June 14, 2008...8:20 pm

Matthieu Hocquemiller, J’arrive plus à mourir

Jump to Comments

We are going to throw a huge party.

We will want grandiose and pathetic beings.

We will be anecdotal and essential.

We will explain seriously what dance is, the inscription of the intimate and of the collective, the complex articulation of meat and of immediacy.

We will talk about politics, we will say really big words, enormous words, we will say that capitalism is an ultra-violent enterprise of annihilation. We will say that violence is a class violence.

We will invite in our anxieties, the ones that paralyze us, that devastate us.

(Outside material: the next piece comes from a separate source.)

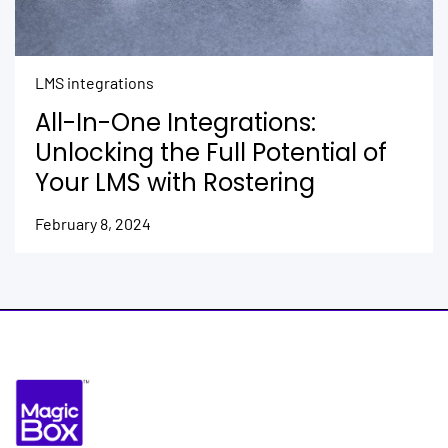
LMS integrations
All-In-One Integrations:
Unlocking the Full Potential of
Your LMS with Rostering
February 8, 2024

We will invite in the collective breath.

We will dance magnificent solos of love and we will be tiny fragile things.

Words from the Montpellier-based choreographer Matthieu Hocquemiller for his show “J’arrive plus à mourir” (rough translation, “I can’t die anymore”) presented at Mains d’Oeuvres last night. The performance, which started out as a messy, insouciant party, eventually turned out to be a lovely, insouciant declaration of being. (Right up Miguel Gutierrez’s alley.) The three dancers, Evguenia Chtchelokova, Elise Legros and Cyril Viallon, threw all their might into the performance, dancing with powerful and released voluptuous bodies.

An exuberant and visceral orgy. A touching, honest confession. Tiredness.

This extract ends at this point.